By statute, each signature page of a referendum petition must “[s]et forth, in not more than 200 words, a description of the effect of the initiative or referendum if the initiative or referendum is approved by the voters.” This description of effect and the whole petition were drafted by the general counsel at the Nevada legislature to meet all required standards.

The court did not take issue with the description of the effect of passing the proposed referendum. That text described the tax and noted that if it were approved, it would remain in effect and could not be changed by the governor and legislature. Instead, the court complained that the description did not specify in enough detail the effects if the referendum were disapproved – that is, if the tax were repealed by the voters.

By its terms, the statute doesn’t require a description of the effects of voter disapproval of a referendum. But the justices’ contention that such a description is required might be reasonable if those effects are substantial but not obvious. So, are they?

The court states: “Eliminating the commerce tax thus will unsettle the balanced budget for this biennium, fiscal years 2015/16 and 2016/17, causing financial uncertainty for the government and thus the people of this state.” For FY2015/16, this statement is absolutely false. The referendum could not be passed by voters before November 8, 2016, and it could not be retroactive. By the end of September, the books on FY2015/16 will be closed and all the commerce tax revenues will be collected and made available to spend. There’s no possible effect.

But for people who understand the budgeting, tax collection and spending process, the court’s claims are also substantively false for FY2016/17. The court references the net $74.9 million that will not be collected for that year, as estimated by the Legislative Counsel Bureau. We take no issue with that estimate. However, the court misunderstands the budgeting impact of it.

If the commerce tax were repealed this November by voters, the fact $74.9 million would not be collected for FY2016/17 would mean only that the ending fund balance for that year would be reduced by that amount – not that any change would be required or made in any currently budgeted state spending.
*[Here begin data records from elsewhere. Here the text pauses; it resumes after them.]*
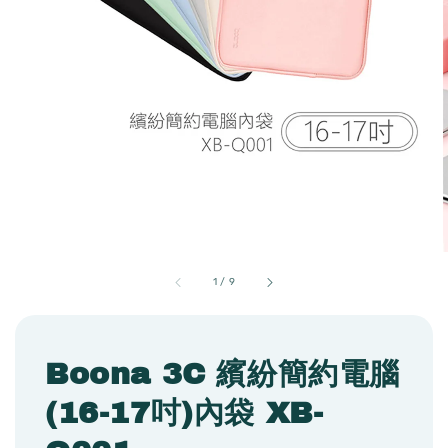
1
/
9
Boona 3C 繽紛簡約電腦
(16-17吋)內袋 XB-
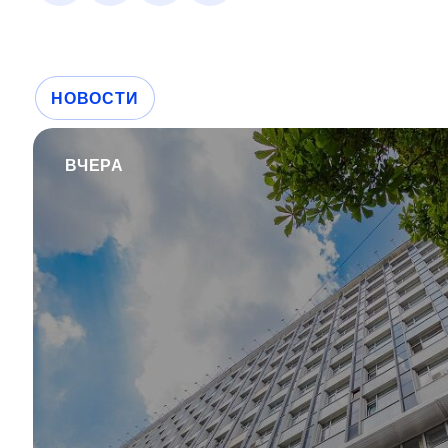
НОВОСТИ
ВЧЕРА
Since the projected ending fund balance is more than three times that amount, the state could easily absorb such a revenue reduction. In fact, it sometimes absorbs even larger reductions when actual revenues collected fall short of expected levels.

The only real consequence of the repeal would be that, due to the reduced ending fund balance, the dollars expected to be available for the following year, FY2017/18, would be reduced by that amount. But no budget has even been set for that period, nor will one be set until the legislature meets next year. So, there will be no “hole in the budget”, no “shortfall”, nothing “unsettled.”
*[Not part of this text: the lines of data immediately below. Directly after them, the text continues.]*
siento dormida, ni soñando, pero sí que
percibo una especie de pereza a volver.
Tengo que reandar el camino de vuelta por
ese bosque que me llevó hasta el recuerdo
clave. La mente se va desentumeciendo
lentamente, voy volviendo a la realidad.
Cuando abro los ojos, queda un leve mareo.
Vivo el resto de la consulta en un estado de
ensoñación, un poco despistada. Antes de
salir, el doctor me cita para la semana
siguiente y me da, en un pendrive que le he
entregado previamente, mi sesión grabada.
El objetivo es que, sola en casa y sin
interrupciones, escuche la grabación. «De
Moreover, the $74.9 million reduction in revenues is less than 0.7 percent of total state spending in the most recently completed fiscal year. Even with that reduction, total state spending is likely to rise about four percent. So, the referendum’s effect is well-known and small, not substantial. Everyone knows that when voters repeal a tax, the state will have less revenue than if they didn’t repeal it. The description is not at all “deceptive”. Especially contrary to Justice Nancy Saitta’s concurring opinion, the description is not “materially misleading” and petition signers have not been “both deceived and materially misled.”

Had the justices stuck to the numbers, one could assume they just misunderstood a very convoluted process in concluding there was a need to labor the alleged impact in the description. But when they started larding their decision and concurrence with false and loaded rhetoric – “unsettled … financial uncertainty … deceptive … materially misleading” – they showed they were politically motivated.

Ron Knecht is Nevada State Controller. Geoffrey Lawrence is Assistant Controller.